> **Problem requirements**
The records below must be transcribed exactly.

BEGIN Data to process

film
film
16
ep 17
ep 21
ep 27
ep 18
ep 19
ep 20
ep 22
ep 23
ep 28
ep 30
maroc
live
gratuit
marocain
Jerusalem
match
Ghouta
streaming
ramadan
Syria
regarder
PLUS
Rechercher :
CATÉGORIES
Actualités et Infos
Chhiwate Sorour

END Data to process

> **Result of the task**
film
film
16
ep 17
ep 21
ep 27
ep 18
ep 19
ep 20
ep 22
ep 23
ep 28
ep 30
maroc
live
gratuit
marocain
Jerusalem
match
Ghouta
streaming
ramadan
Syria
regarder
PLUS
Rechercher :
CATÉGORIES
Actualités et Infos
Chhiwate Sorour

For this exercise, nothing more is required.